Pandas Data Quality Checks

When working with data in Python, ensuring your data is high quality is a critical step before any meaningful analysis can begin. In this tutorial, you'll learn how to implement essential data quality checks using the Pandas library to identify and fix common issues in your datasets.

Introduction to Data Quality

Data quality refers to how well your data serves its intended purpose. High-quality data should be:

Complete: No missing values where values are expected
Accurate: Free of errors and correctly representing the real world
Consistent: Following the same format and rules throughout the dataset
Unique: Free of duplicates (unless duplicates are expected)
Valid: Conforming to defined business rules or constraints

Let's explore how to check and ensure these qualities using Pandas.

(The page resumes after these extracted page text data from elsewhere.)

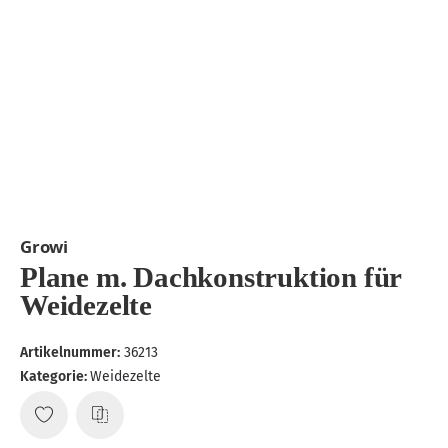
Growi
Plane m. Dachkonstruktion für
Weidezelte
Artikelnummer:
36213
Kategorie:
Weidezelte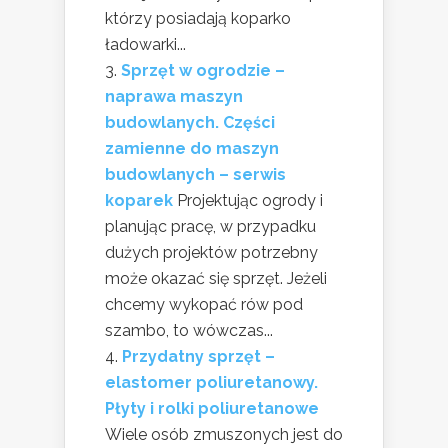
którzy posiadają koparko
ładowarki...
Sprzęt w ogrodzie –
naprawa maszyn
budowlanych. Części
zamienne do maszyn
budowlanych – serwis
koparek
Projektując ogrody i
planując pracę, w przypadku
dużych projektów potrzebny
może okazać się sprzęt. Jeżeli
chcemy wykopać rów pod
szambo, to wówczas...
Przydatny sprzęt –
elastomer poliuretanowy.
Płyty i rolki poliuretanowe
Wiele osób zmuszonych jest do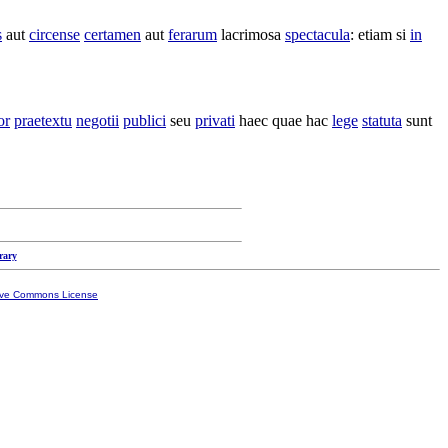
s
aut
circense
certamen
aut
ferarum
lacrimosa
spectacula
: etiam si
in
or
praetextu
negotii
publici
seu
privati
haec quae hac
lege
statuta
sunt
rary
ive Commons License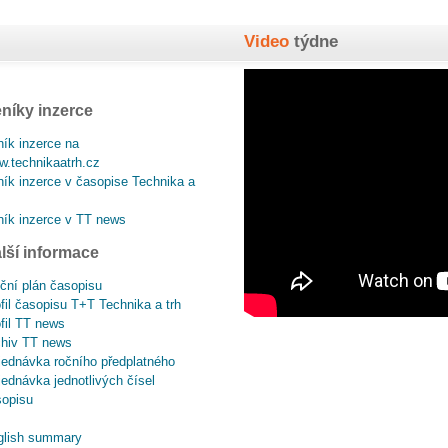
Video
týdne
níky inzerce
ík inzerce na
.technikaatrh.cz
ík inzerce v časopise Technika a
ík inzerce v TT news
lší informace
ční plán časopisu
fil časopisu T+T Technika a trh
fil TT news
chiv TT news
ednávka ročního předplatného
ednávka jednotlivých čísel
sopisu
glish summary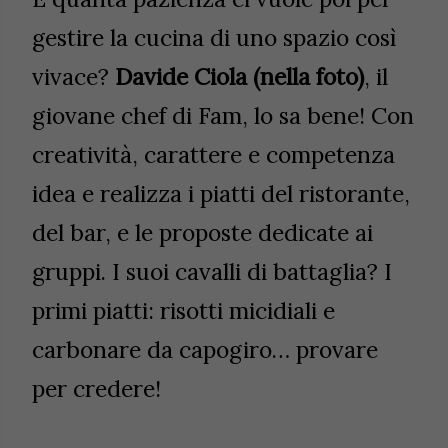
gestire la cucina di uno spazio così
vivace?
Davide Ciola (nella foto)
, il
giovane chef di Fam, lo sa bene! Con
creatività, carattere e competenza
idea e realizza i piatti del ristorante,
del bar, e le proposte dedicate ai
gruppi. I suoi cavalli di battaglia? I
primi piatti: risotti micidiali e
carbonare da capogiro… provare
per credere!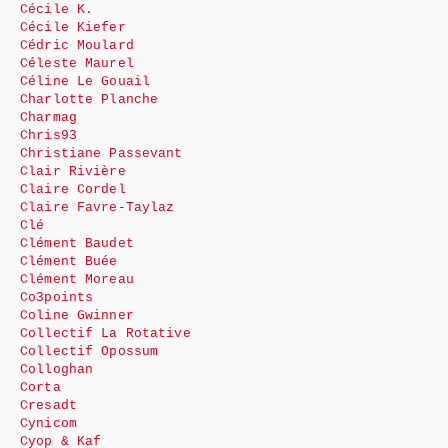
Cécile K.
Cécile Kiefer
Cédric Moulard
Céleste Maurel
Céline Le Gouail
Charlotte Planche
Charmag
Chris93
Christiane Passevant
Clair Rivière
Claire Cordel
Claire Favre-Taylaz
Clé
Clément Baudet
Clément Buée
Clément Moreau
Co3points
Coline Gwinner
Collectif La Rotative
Collectif Opossum
Colloghan
Corta
Cresadt
Cynicom
Cyop & Kaf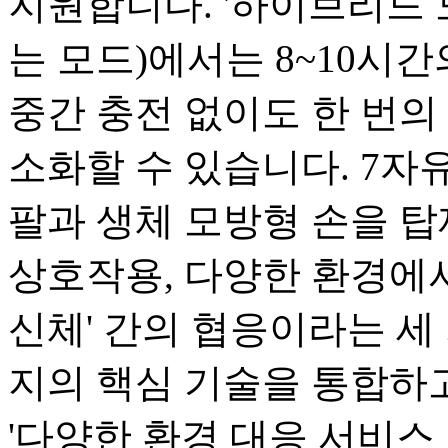
지원합니다. '하이브리드 
는 모드)에서는 8~10시
중간 충전 없이도 한 번의 
소화할 수 있습니다. 7자유
팔과 생체 모방형 손을 탑
상호작용, 다양한 환경에서
신체' 간의 협응이라는 세 
지의 핵심 기술을 통합하고
'다양한 환경 대응 서비스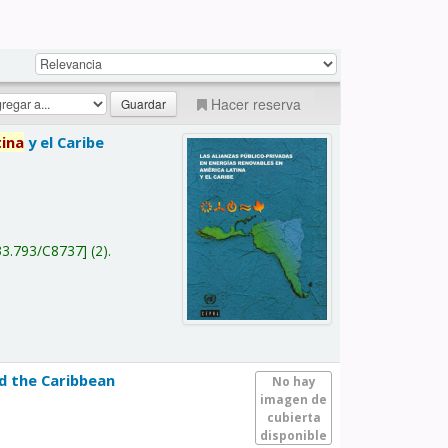
Hacer reserva
tina
y el Caribe
a
33.793/C8737
(2).
nd the Caribbean
No hay
imagen de
cubierta
disponible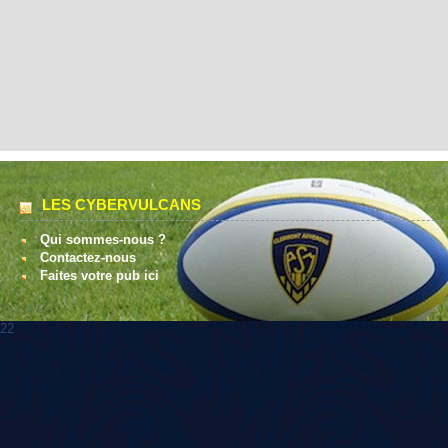
LES CYBERVULCANS
Qui sommes-nous ?
Contactez-nous
Faites votre pub ici
22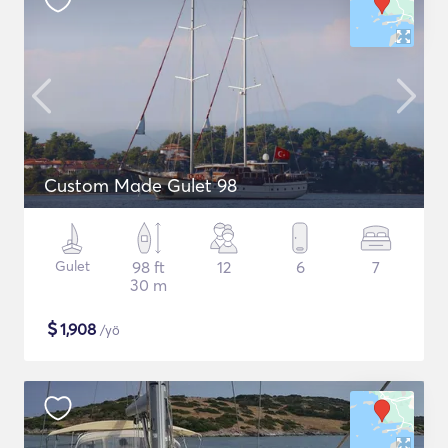
Custom Made Gulet 98
Gulet
98 ft
12
6
7
30 m
$
1,908
/yö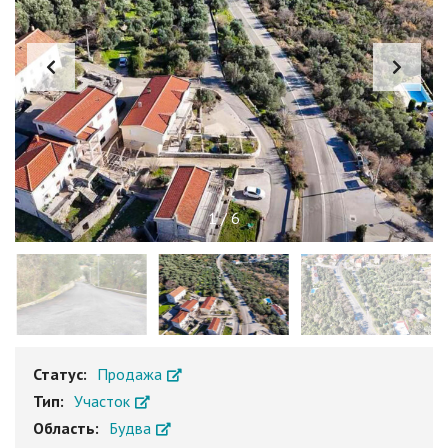
1
/
6
Статус:
Продажа
Тип:
Участок
Область:
Будва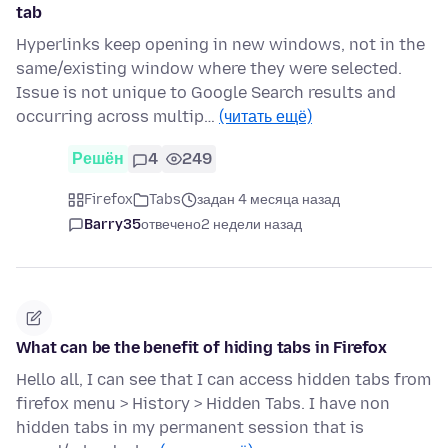
tab
Hyperlinks keep opening in new windows, not in the
same/existing window where they were selected.
Issue is not unique to Google Search results and
occurring across multip…
(читать ещё)
Решён
4
249
Firefox
Tabs
задан 4 месяца назад
Barry35
отвечено
2 недели назад
What can be the benefit of hiding tabs in Firefox
Hello all, I can see that I can access hidden tabs from
firefox menu > History > Hidden Tabs. I have non
hidden tabs in my permanent session that is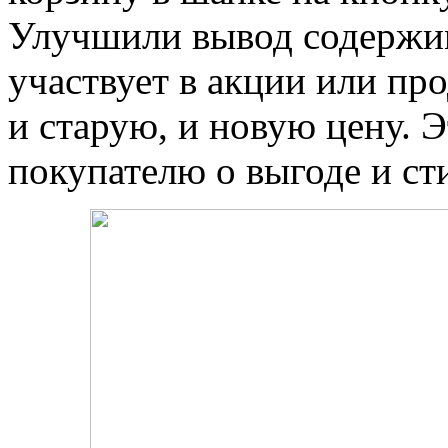
Улучшили вывод содержи
участвует в акции или про
и старую, и новую цену. 
покупателю о выгоде и ст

Setting Up Your Environment

Before we begin, make sure you have Pandas installed:

pip install pandas

Let's import the libraries we'll use and create a sample dataset:

import pandas as pd
import numpy as np
import matplotlib.pyplot as plt
import seaborn as sns

# For reproducibility
np.random.seed(42)

Creating a Sample Dataset

We'll work with a simple customer dataset that might contain some quality issues:

# Create a sample dataset with some quality issues
data = {
    'customer_id': [1001, 1002, 1002, 1003, 1004, 1005, None, 1007],
    'name': ['John Smith', 'Jane Doe', 'Jane Doe', 'Bob Johnson', 'Alice Brown', None, 'Chris Lee', 'Diana Wang'],
    'age': [34, 28, 28, -5, 47, 31, 29, 1200],
    'email': ['[email protected]', 'jane@example', 'jane@example', '[email protected]', '[email protected]', '[email protected]', None, '[email protected]'],
    'purchase_amount': [125.50, 240.00, 240.00, 550.75, None, 125.45, 350.00, 550.75],
    'purchase_date': ['2023-01-15', '2023-01-16', '2023-01-16', '2023/01/17', '2023-01-20', None, '2023-01-25', '2023-01-30']
}

df = pd.DataFrame(data)
print("Sample dataset:")
print(df)

This dataset has several quality issues:

Missing values
Duplicate records
Invalid values (negative age, unrealistic age)
Inconsistent date formats
Invalid email format

Let's implement data quality checks to identify and fix these issues.

1. Checking for Missing Values

Missing values can significantly impact your analysis. Let's identify them:

# Count missing values per column
missing_values = df.isnull().sum()
print("\nMissing values per column:")
print(missing_values)

# Visualize missing values
plt.figure(figsize=(10, 6))
sns.heatmap(df.isnull(), cbar=False, yticklabels=False, cmap='viridis')
plt.title('Missing Values in Dataset')
plt.tight_layout()
plt.show()

# Calculate percentage of missing values
missing_percentage = (df.isnull().sum() / len(df)) * 100
print("\nPercentage of missing values:")
print(missing_percentage)

Handling Missing Values

Based on your findings, you can decide how to handle missing values:

# Fill missing numeric values with mean
df['purchase_amount'] = df['purchase_amount'].fillna(df['purchase_amount'].mean())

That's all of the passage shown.